Many people will want the transcript or the script of a multimedia presentation. You can order these today on many TV and radio broadcasts. The transcript can serve as the basis for captioning and description, although additional information is necessary. As noted above, captions for deaf and hard of hearing people must include information such as "phone rings" and "angry shouting". The traditional transcript concept can be expanded to meet these requirements.
It should be possible to include the transcript of a video in HTML. A caption authoring tool could be used to "span" or "div" portions of the transcript and associate this with specific times in the video or audio presentation through the SMIL file. Additional information can be placed in the transcript file and identified with a "class" attribute of "captioning" to distinguish this information from the transcript. When the multimedia presentation is shown, those wanting to see captions would see both the timed transcript elements as well as those identified with the class attribute of captioning.
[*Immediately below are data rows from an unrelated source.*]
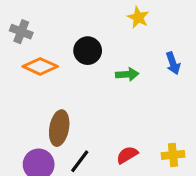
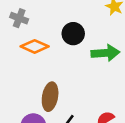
green arrow: (127, 74) -> (105, 53), size x1.5

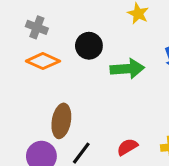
gray cross: (19, 18) -> (37, 27), moved

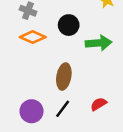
brown ellipse: (61, 121) -> (64, 77), moved

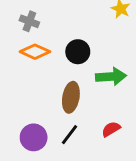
black circle: (69, 25) -> (78, 52), moved
green arrow: (99, 43) -> (111, 77), moved

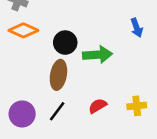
black circle: (78, 52) -> (65, 43), moved

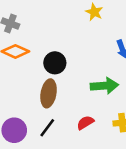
green arrow: (98, 55) -> (104, 86), moved

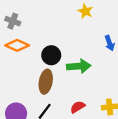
green arrow: (104, 86) -> (79, 66), moved

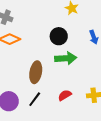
black circle: (51, 55) -> (59, 36), moved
There may be different language translations of the transcript and the associated captioning information. The selection of the different languages would take place through the standard mechanisms for selecting different languages.
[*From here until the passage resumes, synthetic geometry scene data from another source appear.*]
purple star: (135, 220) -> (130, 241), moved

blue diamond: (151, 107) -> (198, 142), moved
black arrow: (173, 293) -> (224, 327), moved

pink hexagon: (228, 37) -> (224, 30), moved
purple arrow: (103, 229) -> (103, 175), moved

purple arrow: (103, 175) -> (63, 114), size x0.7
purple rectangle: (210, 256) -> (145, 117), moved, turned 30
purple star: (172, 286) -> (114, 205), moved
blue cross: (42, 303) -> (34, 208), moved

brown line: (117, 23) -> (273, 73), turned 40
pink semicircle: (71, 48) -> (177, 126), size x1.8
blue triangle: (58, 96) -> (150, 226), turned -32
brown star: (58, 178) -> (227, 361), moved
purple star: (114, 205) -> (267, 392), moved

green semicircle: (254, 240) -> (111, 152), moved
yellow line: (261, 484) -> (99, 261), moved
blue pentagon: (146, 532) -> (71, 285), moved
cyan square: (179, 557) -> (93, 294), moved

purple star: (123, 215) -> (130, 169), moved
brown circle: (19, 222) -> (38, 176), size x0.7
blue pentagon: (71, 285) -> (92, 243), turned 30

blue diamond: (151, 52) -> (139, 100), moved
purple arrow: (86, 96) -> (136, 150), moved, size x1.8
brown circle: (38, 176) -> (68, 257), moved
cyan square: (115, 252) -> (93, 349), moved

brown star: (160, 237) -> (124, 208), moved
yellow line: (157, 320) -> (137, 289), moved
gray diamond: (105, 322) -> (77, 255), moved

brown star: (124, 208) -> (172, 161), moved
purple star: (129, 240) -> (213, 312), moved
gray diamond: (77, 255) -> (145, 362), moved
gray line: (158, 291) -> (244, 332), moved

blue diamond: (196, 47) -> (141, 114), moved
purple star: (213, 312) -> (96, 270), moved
After experiencing a SMIL presentation, the person wants to go back and review the transcript. The person would "make visible" or "turn on" the transcription option. This would launch a HTML presentation of the transcript. The default presentation would show the text and scroll as the video and audio are played. The implementer may elect to position the currently spoken element in the middle of the screen so the user would see the previous and next elements and give the person the context of the transcript. The elements marked with the class attribute of captioning would be hidden through the application of a style sheet. Of course, the user could turn this on by the application of a style making this visible. This is standard HTML browser behavior.
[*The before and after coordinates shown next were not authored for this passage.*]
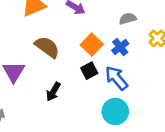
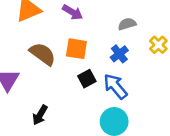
orange square: (92, 45) -> (76, 49), moved, turned -35
black arrow: (53, 92) -> (40, 115), moved

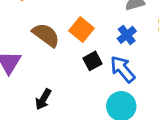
orange square: (76, 49) -> (82, 29), turned 30

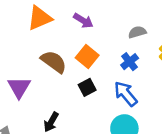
black square: (92, 61) -> (87, 87), moved

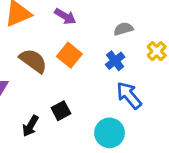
black square: (87, 87) -> (61, 111), moved
blue arrow: (126, 94) -> (129, 95), moved

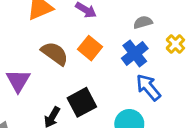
blue cross: (115, 61) -> (135, 53), size x1.4
black square: (61, 111) -> (82, 102), size x1.5

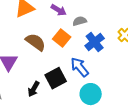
gray semicircle: (143, 22) -> (80, 21), moved
blue arrow: (148, 87) -> (80, 67), moved

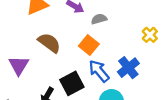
orange square: (62, 38) -> (89, 45), moved
blue cross: (95, 42) -> (128, 68), moved

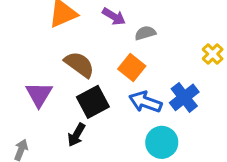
blue arrow: (99, 71) -> (145, 102), turned -30
black square: (72, 83) -> (93, 102), moved

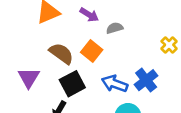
orange square: (132, 67) -> (92, 51), moved

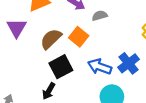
brown semicircle: (61, 53) -> (51, 39), turned -80
purple triangle: (29, 78) -> (17, 28), moved

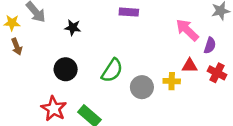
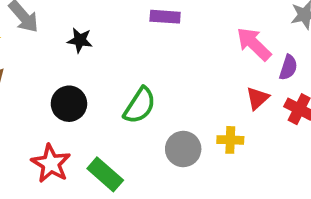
red triangle: (190, 66) -> (257, 98), turned -42
yellow cross: (172, 81) -> (230, 140), moved
gray circle: (142, 87) -> (183, 149), moved

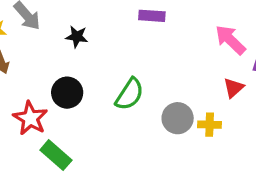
gray circle: (183, 149) -> (178, 118), moved
red star: (51, 164) -> (30, 118), moved
green rectangle: (105, 174) -> (56, 155), moved

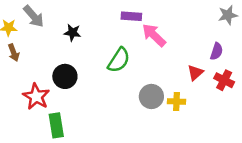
pink arrow: (230, 40) -> (154, 35), moved
green semicircle: (130, 94) -> (119, 60), moved
green rectangle: (56, 155) -> (56, 125), turned 40

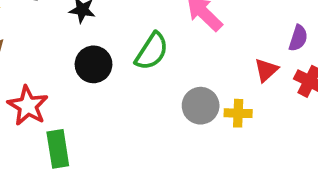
black circle: (65, 76) -> (94, 64), moved

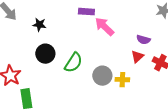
purple semicircle: (298, 38) -> (143, 40), moved, turned 88
green semicircle: (152, 51) -> (73, 63), moved

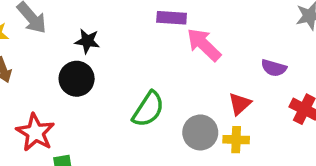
black circle: (45, 54) -> (77, 79), moved
red triangle: (137, 57) -> (240, 104), moved

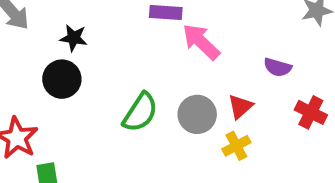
gray circle: (200, 132) -> (197, 114), moved
yellow cross: (236, 140) -> (236, 146), turned -30

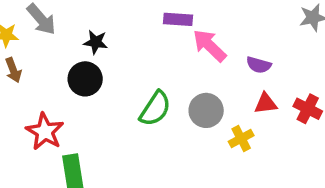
purple semicircle: (278, 67) -> (259, 65), moved
red triangle: (240, 107) -> (266, 103), moved, turned 35

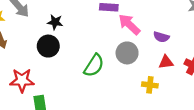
gray circle: (206, 110) -> (127, 53), moved
red star: (45, 131) -> (22, 80), turned -30
yellow cross: (241, 139) -> (150, 85), turned 35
This is very straight forward. There is a one to one relationship between the HTML and the spoken audio and the person uses the HTML for navigation and launches the audio portion at any location in the HTML. Elements may be highlighted, and the person may elect for highlighting of individual words if that is available. This is being defined by the DAISY Consortium.
For persons who are blind and print disabled, it must be possible to hear alt text announced and then hear long descriptions, if available, read as well. This is more of an issue of pausing and resuming. It should be possible to automatically pause with new images. Descriptive video seems to be no problem; it is a audio component that parallels the video and is turned on at the option of the user. It is interesting to point out that in today's descriptive video, the description must fit into the time frame of the video. Using SMIL this could be done, but it is also possible to pause the video until the d escriptive video portion is completed. This requires no modification to SMIL, but it is a benefit of the specification.
It seems that a descriptor attribute of "captioning" is needed. The player would have different behaviors from standard HTML browsers. Each element addressed through an ID in the HTML transcription / captioning file would be displayed in a captioning channel, if made visible through an option of the user. All HTML features included variable fonts, alignment, colors, images, and links would be supported.
When the captioning option is turned on, there should be several options for presenting the captioning. Each element in the transcript and captioning file is associated with a duration in the audio component. There is a possible conflict between the duration of the audio and the time needed to read the captioning. These conflicts lead us to the following options.
The captioning player should have a variable reading rate control. This puts the text up at a certain rate set by the user. This implies that one of the following things happen to the audio and associated video: a) the audio and video fills and freezes on the last frame while the text is being scrolled, b)audio and video goes to slow motion. NOTE: the audio distorts in slow down beyond a certain point. It is probably advisable to slow down to a point and then fill and freeze on the last frame.
Two styles of captions must be supported--scrolling and pop up. Scrolling (or roll-up) captions are like those shown on TV news programs and other real-time events. The caption scrolls in a caption window. The user may control the amount of the caption seen at one time. Pop-on captions are like those used on many pre-recorded TV programs. Each caption pops onto the screen at a specific time.
Options for placement of the caption window must be supported. At a minimum, a layering and static window option are needed. Layering of the caption window on top of the video must be possible for cases where captions are added to an existing application. The preferred style and recommendation should be reserving a space under any timed visual media for a caption window. The ability to set coordinates for the caption window for each caption would permit movement of the caption window during the SMIL presentation. Variable placement of the caption window (and multiple caption windows) are supported on television today. The caption window should also have a margin or border feature so that text will not touch the sides of the window.